『茶の湯の冒険 「日日是好日」から広がるしあわせ』(森下 典子)
『茶の湯の冒険 「日日是好日」から広がるしあわせ』(森下 典子)

『茶の湯の冒険 「日日是好日」から広がるしあわせ』は不思議な一冊だ。

 読む者によって、さまざまに色合いをかえる。いや、同じ読み手であっても、その時おかれた状況によって、まるで違う読み物となるのではないだろうか。

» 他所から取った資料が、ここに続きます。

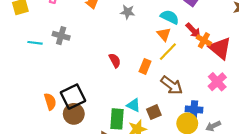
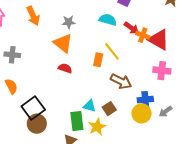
orange triangle: (164, 34) -> (63, 43), moved, size x1.5
yellow line: (168, 52) -> (112, 51), turned -72
red semicircle: (115, 60) -> (65, 68), turned -32
orange rectangle: (145, 66) -> (98, 60), moved
pink cross: (217, 82) -> (162, 71), turned -30
orange semicircle: (50, 102) -> (11, 86), moved

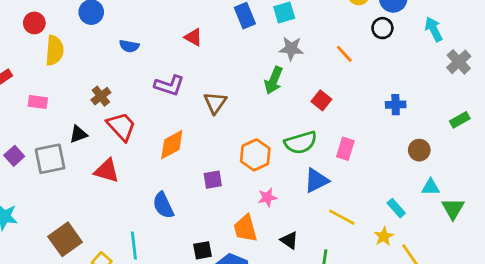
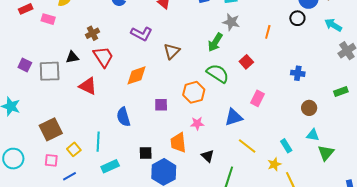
cyan arrow: (434, 29) -> (333, 25), turned -42
orange line: (344, 54) -> (268, 32), turned 48
pink rectangle: (38, 102) -> (48, 19), moved
green semicircle: (301, 143) -> (218, 73), moved, turned -140
purple square: (14, 156) -> (25, 65), turned -32

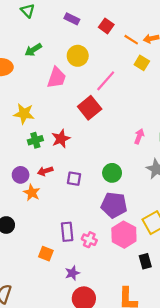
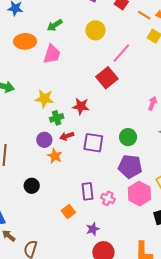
pink trapezoid: (57, 78) -> (52, 54), moved
yellow star: (24, 114) -> (44, 99), moved
red star: (61, 139) -> (81, 106), turned 30
green cross: (35, 140) -> (57, 118), moved
purple square: (74, 179) -> (93, 143), size x1.5
orange square: (46, 254) -> (68, 212), turned 32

 わたしは、『茶の湯の冒険』と改題される前の単行本『青嵐の庭にすわる』を数日の日を挟んで、三回読んだ。最初の一回目は、解説を引き受けたならば自分なりに読みこなさねばとの気負いと共にページをめくった。が、そんな情動はすぐに失せて、いつの間にか、ただ一読者として作品の中にのめり込んでいた。ほんとうに、心身が共にずぶずぶと沈んでいく、あるいは呑み込まれていくような感覚だった。二度目は、もう少し己を律し、冷静に読み解く心構えで向き合った。すると、一読目では気がつかなかった騒めきが立ち上ってきたのだ。

 風音、雨音、足音、撮影機材の音、喚声、笑声、大声、囁き、胸の鼓動、人の動き回る気配、感情の起伏……ある時はリアルな物音として、ある時は人の内にある幻に似た音として、一冊の本の中から様々に流れ出してくる。さらに、そこに、茶人としての作者が捉えた音や香りや色合いが混ざり込む。

 松籟、白木の三方に載せられた小さな米俵の金色、着物の華やかな色と柄、朱塗りの盃、雪の庭の静寂、濃茶の香り……。実にさまざまなものが絡まり合い、うねり合って、読み手に迫ってくる。静寂を内包した騒めきが確かに伝わってくるのだ。

 そこには人がいた。

 監督や俳優を始めとする映画の撮影スタッフが、お茶の道に携わる人々が、そして、作者自身がいた。作者の森下さんは、自分を含めて「日日是好日」という映画に関わる人たちに飽くことのない好奇心を抱き、じっくりと冷静に眺めたかと思うと、相手の持つ魅力に理屈でなく引き込まれて心を揺らせる。

 それは、“樹木希林”という稀代の役者に対してだけではない。黒木華さんや多部未華子さんら実力派の人気俳優に対してだけでも、異彩を放つ大森立嗣監督に対してだけでもなかった。森下さんの眼差しと心と筆は、あらゆる“人”に向いているのだ。